The word "sort" occurs in some lines of the data. Return each such line.

PROVIDED RECORDS START

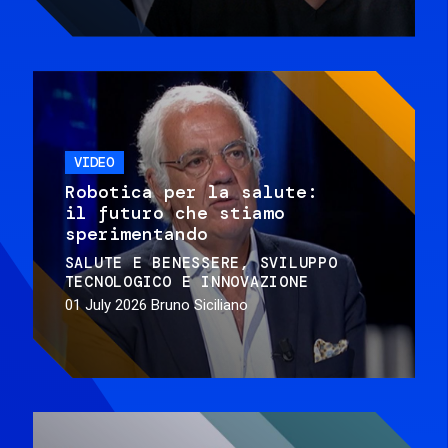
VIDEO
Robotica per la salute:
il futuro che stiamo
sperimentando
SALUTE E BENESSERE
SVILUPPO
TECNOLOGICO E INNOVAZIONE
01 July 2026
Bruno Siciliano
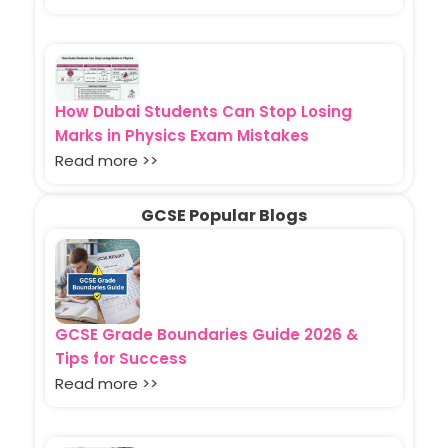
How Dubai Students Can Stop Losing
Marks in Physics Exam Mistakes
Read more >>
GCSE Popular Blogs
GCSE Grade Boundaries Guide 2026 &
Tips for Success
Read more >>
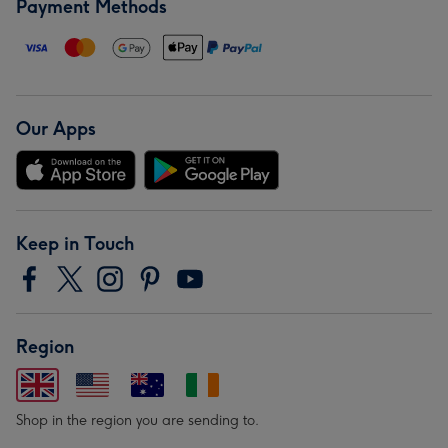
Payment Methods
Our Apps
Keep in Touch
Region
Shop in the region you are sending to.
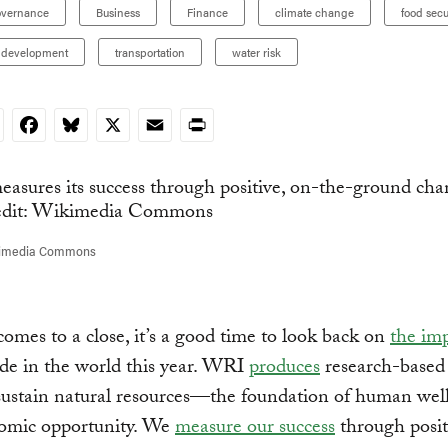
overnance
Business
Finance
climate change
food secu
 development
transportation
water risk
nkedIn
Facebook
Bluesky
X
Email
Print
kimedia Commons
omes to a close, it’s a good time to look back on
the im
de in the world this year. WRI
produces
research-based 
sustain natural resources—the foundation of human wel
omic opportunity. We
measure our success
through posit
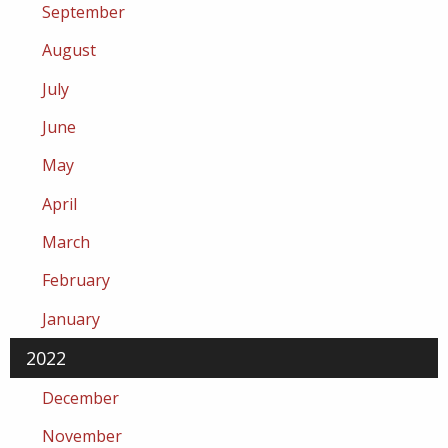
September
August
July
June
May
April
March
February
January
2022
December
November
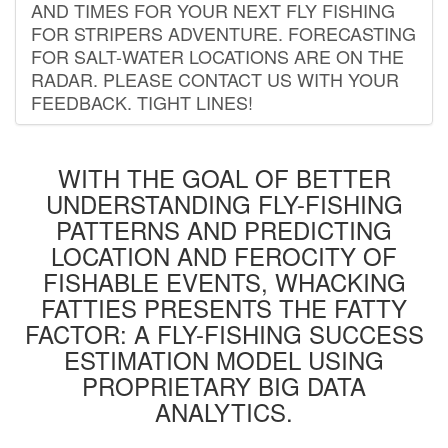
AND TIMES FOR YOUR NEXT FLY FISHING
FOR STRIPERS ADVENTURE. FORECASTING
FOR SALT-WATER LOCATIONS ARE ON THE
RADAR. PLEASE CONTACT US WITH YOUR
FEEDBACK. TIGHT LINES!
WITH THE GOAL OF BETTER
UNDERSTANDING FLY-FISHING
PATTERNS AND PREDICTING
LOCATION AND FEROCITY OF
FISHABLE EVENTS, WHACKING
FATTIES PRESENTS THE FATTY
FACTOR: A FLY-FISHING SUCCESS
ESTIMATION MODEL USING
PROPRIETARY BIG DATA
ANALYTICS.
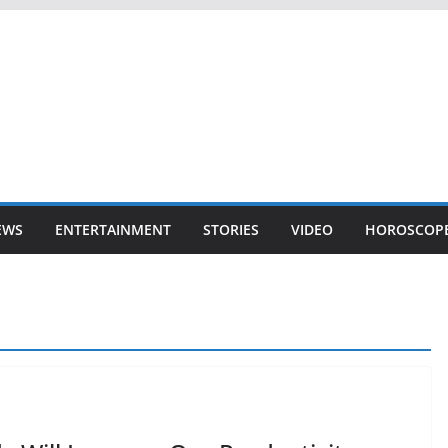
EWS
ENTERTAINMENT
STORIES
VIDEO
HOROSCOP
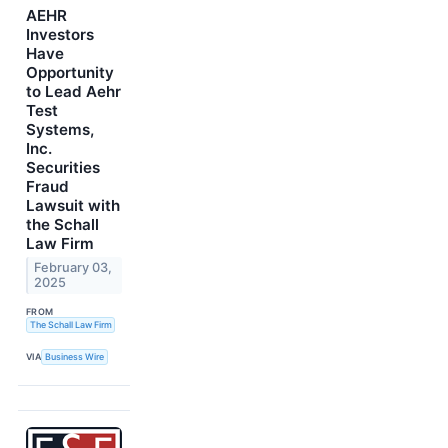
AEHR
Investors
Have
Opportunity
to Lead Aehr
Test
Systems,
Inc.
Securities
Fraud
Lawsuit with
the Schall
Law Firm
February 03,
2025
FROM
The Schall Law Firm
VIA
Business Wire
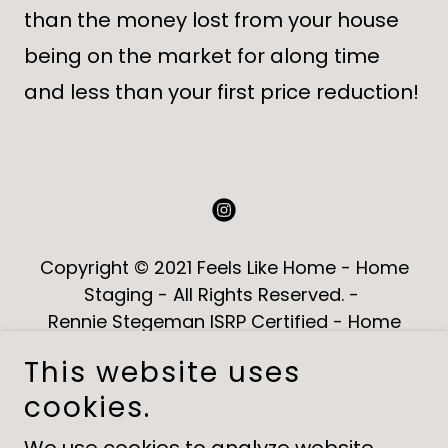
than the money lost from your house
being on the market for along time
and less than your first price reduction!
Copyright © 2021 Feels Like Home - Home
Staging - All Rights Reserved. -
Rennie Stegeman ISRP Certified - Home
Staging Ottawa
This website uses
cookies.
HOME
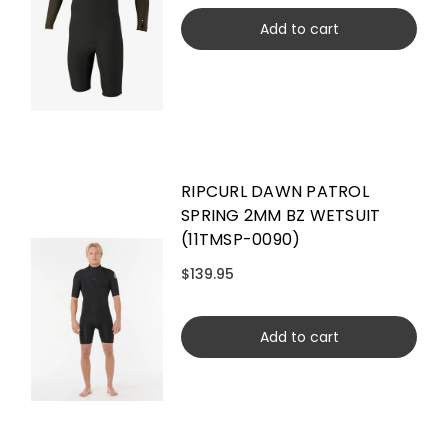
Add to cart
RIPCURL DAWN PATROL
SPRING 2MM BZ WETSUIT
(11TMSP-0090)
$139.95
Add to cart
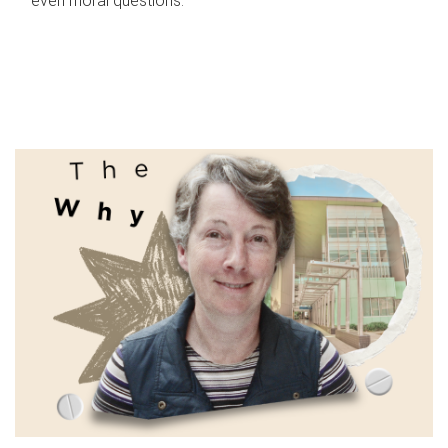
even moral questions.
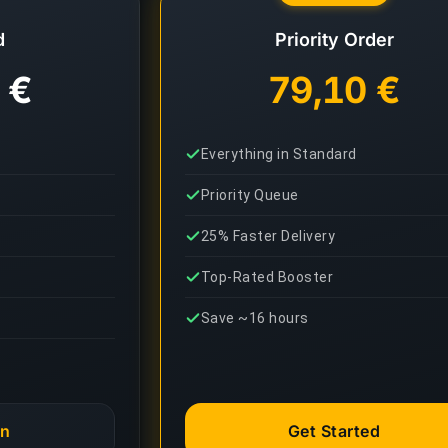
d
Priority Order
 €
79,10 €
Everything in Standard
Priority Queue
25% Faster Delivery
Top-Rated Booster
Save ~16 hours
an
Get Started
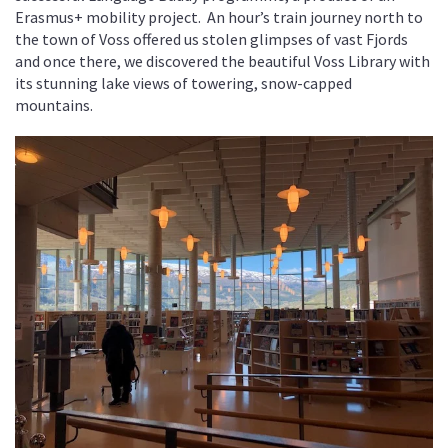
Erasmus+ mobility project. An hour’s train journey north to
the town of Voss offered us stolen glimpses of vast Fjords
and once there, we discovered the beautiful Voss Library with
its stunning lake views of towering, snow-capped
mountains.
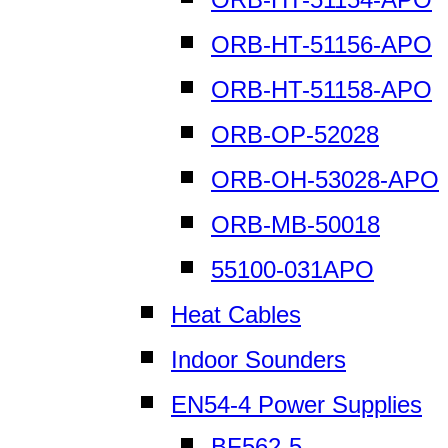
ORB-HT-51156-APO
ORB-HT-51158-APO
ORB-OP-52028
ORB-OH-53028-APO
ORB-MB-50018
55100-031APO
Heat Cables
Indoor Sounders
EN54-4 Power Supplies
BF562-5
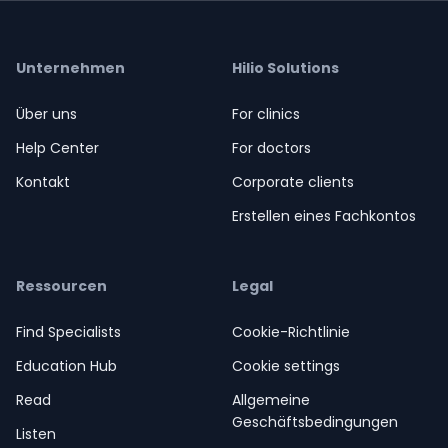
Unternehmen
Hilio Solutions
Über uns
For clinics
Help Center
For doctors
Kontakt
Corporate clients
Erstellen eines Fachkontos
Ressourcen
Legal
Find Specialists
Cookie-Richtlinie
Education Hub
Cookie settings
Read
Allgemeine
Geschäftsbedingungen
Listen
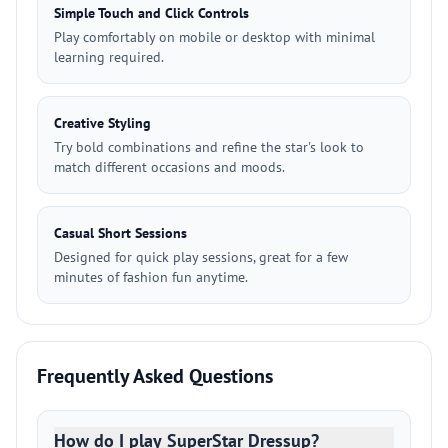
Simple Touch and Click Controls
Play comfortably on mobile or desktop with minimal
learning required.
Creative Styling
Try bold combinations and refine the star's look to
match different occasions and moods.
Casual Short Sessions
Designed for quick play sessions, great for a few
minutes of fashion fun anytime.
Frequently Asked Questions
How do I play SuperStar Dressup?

PROVIDED RECORDS END
PROVIDED RECORDS START

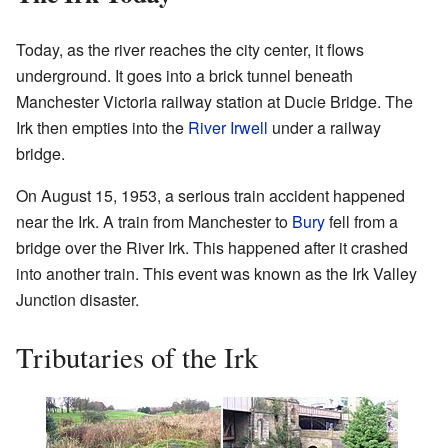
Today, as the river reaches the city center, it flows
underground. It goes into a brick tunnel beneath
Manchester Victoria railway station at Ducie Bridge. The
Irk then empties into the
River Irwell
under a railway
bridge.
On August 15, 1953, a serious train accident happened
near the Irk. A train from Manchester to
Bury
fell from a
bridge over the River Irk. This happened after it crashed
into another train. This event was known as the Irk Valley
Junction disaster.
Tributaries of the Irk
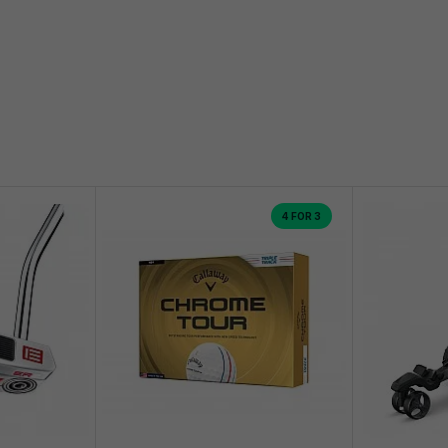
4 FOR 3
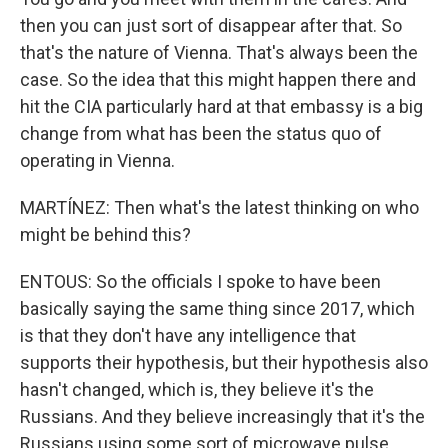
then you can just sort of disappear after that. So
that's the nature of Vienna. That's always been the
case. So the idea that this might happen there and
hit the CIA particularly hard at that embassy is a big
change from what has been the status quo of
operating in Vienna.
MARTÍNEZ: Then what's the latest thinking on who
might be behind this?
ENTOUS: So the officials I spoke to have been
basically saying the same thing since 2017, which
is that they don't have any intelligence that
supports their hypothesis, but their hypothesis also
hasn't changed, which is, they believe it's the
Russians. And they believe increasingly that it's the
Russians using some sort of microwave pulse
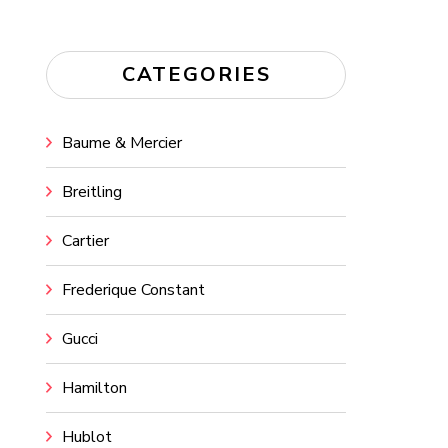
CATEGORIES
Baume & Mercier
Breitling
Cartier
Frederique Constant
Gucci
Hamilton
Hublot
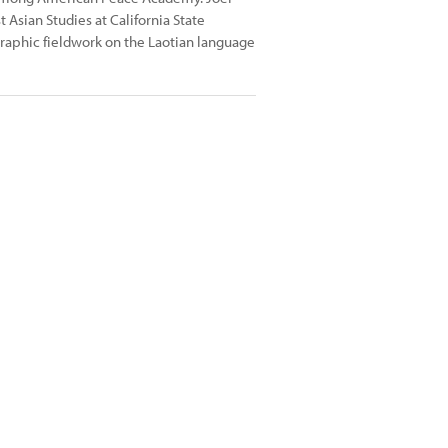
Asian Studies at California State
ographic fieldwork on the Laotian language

PROVIDED RECORDS END

→ RESPONSE AREA:
then you can just sort of disappear after that. So
Russians using some sort of microwave pulse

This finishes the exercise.